Supplied information >>

_ _ _ _

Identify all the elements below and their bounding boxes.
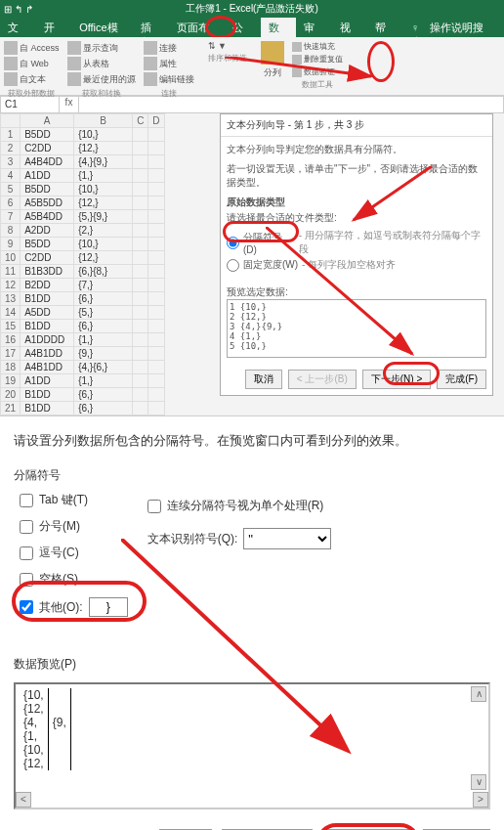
table-row[interactable]: 3A4B4DD{4,}{9,} xyxy=(1,155,165,169)
table-row[interactable]: 18A4B1DD{4,}{6,} xyxy=(1,361,165,374)
table-row[interactable]: 1B5DD{10,} xyxy=(1,128,165,142)
other-delimiter-input[interactable] xyxy=(89,597,128,617)
tab-help[interactable]: 帮助 xyxy=(367,18,403,37)
table-row[interactable]: 19A1DD{1,} xyxy=(1,374,165,388)
table-row[interactable]: 7A5B4DD{5,}{9,} xyxy=(1,210,165,224)
tab-home[interactable]: 开始 xyxy=(36,18,72,37)
scroll-down-icon[interactable]: ∨ xyxy=(471,774,486,790)
text-wizard-dialog: 文本分列向导 - 第 1 步，共 3 步 文本分列向导判定您的数据具有分隔符。 … xyxy=(220,113,493,396)
table-row[interactable]: 8A2DD{2,} xyxy=(1,224,165,238)
tab-review[interactable]: 审阅 xyxy=(296,18,332,37)
formula-content[interactable] xyxy=(79,97,503,112)
tab-formula[interactable]: 公式 xyxy=(225,18,261,37)
tab-layout[interactable]: 页面布局 xyxy=(169,18,225,37)
scroll-right-icon[interactable]: > xyxy=(473,792,488,808)
fx-icon[interactable]: fx xyxy=(60,97,79,112)
tab-file[interactable]: 文件 xyxy=(0,18,36,37)
tab-data[interactable]: 数据 xyxy=(261,18,297,37)
ribbon: 自 Access 自 Web 自文本 获取外部数据 显示查询 从表格 最近使用的… xyxy=(0,37,504,96)
name-box[interactable]: C1 xyxy=(1,97,60,112)
table-row[interactable]: 10C2DD{12,} xyxy=(1,251,165,265)
table-row[interactable]: 6A5B5DD{12,} xyxy=(1,197,165,210)
text-to-columns-button[interactable]: 分列 xyxy=(261,41,284,91)
radio-fixed-width[interactable]: 固定宽度(W)- 每列字段加空格对齐 xyxy=(227,258,486,272)
checkbox-consecutive[interactable]: 连续分隔符号视为单个处理(R) xyxy=(147,498,332,514)
checkbox-tab[interactable]: Tab 键(T) xyxy=(20,492,128,508)
table-row[interactable]: 5B5DD{10,} xyxy=(1,183,165,197)
list-item: {10, xyxy=(20,743,70,757)
tab-insert[interactable]: 插入 xyxy=(133,18,169,37)
tab-office[interactable]: Office模板 xyxy=(71,18,133,37)
list-item: {4,{9, xyxy=(20,716,70,729)
checkbox-comma[interactable]: 逗号(C) xyxy=(20,545,128,561)
table-row[interactable]: 15B1DD{6,} xyxy=(1,320,165,333)
wizard-next-button[interactable]: 下一步(N) > xyxy=(362,370,432,389)
table-row[interactable]: 2C2DD{12,} xyxy=(1,142,165,155)
annotation-circle-fenlie xyxy=(367,41,395,82)
checkbox-space[interactable]: 空格(S) xyxy=(20,571,128,588)
table-row[interactable]: 16A1DDDD{1,} xyxy=(1,333,165,347)
table-row[interactable]: 17A4B1DD{9,} xyxy=(1,347,165,361)
preview-label: 数据预览(P) xyxy=(14,656,490,673)
table-row[interactable]: 11B1B3DD{6,}{8,} xyxy=(1,265,165,279)
wizard-cancel-button[interactable]: 取消 xyxy=(245,370,282,389)
tab-tell-me[interactable]: ♀ 操作说明搜索 xyxy=(403,18,504,37)
scroll-left-icon[interactable]: < xyxy=(16,792,31,808)
list-item: {12, xyxy=(20,757,70,770)
radio-delimited[interactable]: 分隔符号(D)- 用分隔字符，如逗号或制表符分隔每个字段 xyxy=(227,229,486,256)
list-item: {10, xyxy=(20,688,70,702)
table-row[interactable]: 13B1DD{6,} xyxy=(1,292,165,306)
qualifier-label: 文本识别符号(Q): xyxy=(147,531,238,547)
table-row[interactable]: 21B1DD{6,} xyxy=(1,402,165,415)
titlebar: ⊞ ↰ ↱ 工作簿1 - Excel(产品激活失败) xyxy=(0,0,504,18)
scroll-up-icon[interactable]: ∧ xyxy=(471,686,486,702)
qualifier-select[interactable]: " xyxy=(243,528,331,549)
preview-panel: {10,{12,{4,{9,{1,{10,{12, ∧ ∨ < > xyxy=(14,682,490,809)
instruction-text: 请设置分列数据所包含的分隔符号。在预览窗口内可看到分列的效果。 xyxy=(14,432,490,450)
table-row[interactable]: 12B2DD{7,} xyxy=(1,279,165,292)
table-row[interactable]: 20B1DD{6,} xyxy=(1,388,165,402)
checkbox-other[interactable]: 其他(O): xyxy=(20,599,83,616)
list-item: {12, xyxy=(20,702,70,716)
table-row[interactable]: 14A5DD{5,} xyxy=(1,306,165,320)
table-row[interactable]: 9B5DD{10,} xyxy=(1,238,165,251)
wizard-title: 文本分列向导 - 第 1 步，共 3 步 xyxy=(221,114,492,137)
tab-view[interactable]: 视图 xyxy=(332,18,368,37)
list-item: {1, xyxy=(20,729,70,743)
wizard-preview: 1 {10,}2 {12,}3 {4,}{9,}4 {1,}5 {10,} xyxy=(227,299,486,358)
ribbon-tabs: 文件 开始 Office模板 插入 页面布局 公式 数据 审阅 视图 帮助 ♀ … xyxy=(0,18,504,37)
checkbox-semicolon[interactable]: 分号(M) xyxy=(20,518,128,535)
wizard-finish-button[interactable]: 完成(F) xyxy=(437,370,486,389)
worksheet-grid[interactable]: ABCD 1B5DD{10,}2C2DD{12,}3A4B4DD{4,}{9,}… xyxy=(0,113,165,415)
delimiter-label: 分隔符号 xyxy=(14,467,490,484)
table-row[interactable]: 4A1DD{1,} xyxy=(1,169,165,183)
wizard-prev-button[interactable]: < 上一步(B) xyxy=(288,370,357,389)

_ _ _ _

Required action >> Look through the data above for the string "label" and copy every line where it appears.

Exercise solution >>
preview-label: 数据预览(P) xyxy=(14,656,490,673)
qualifier-label: 文本识别符号(Q): xyxy=(147,531,238,547)
delimiter-label: 分隔符号 xyxy=(14,467,490,484)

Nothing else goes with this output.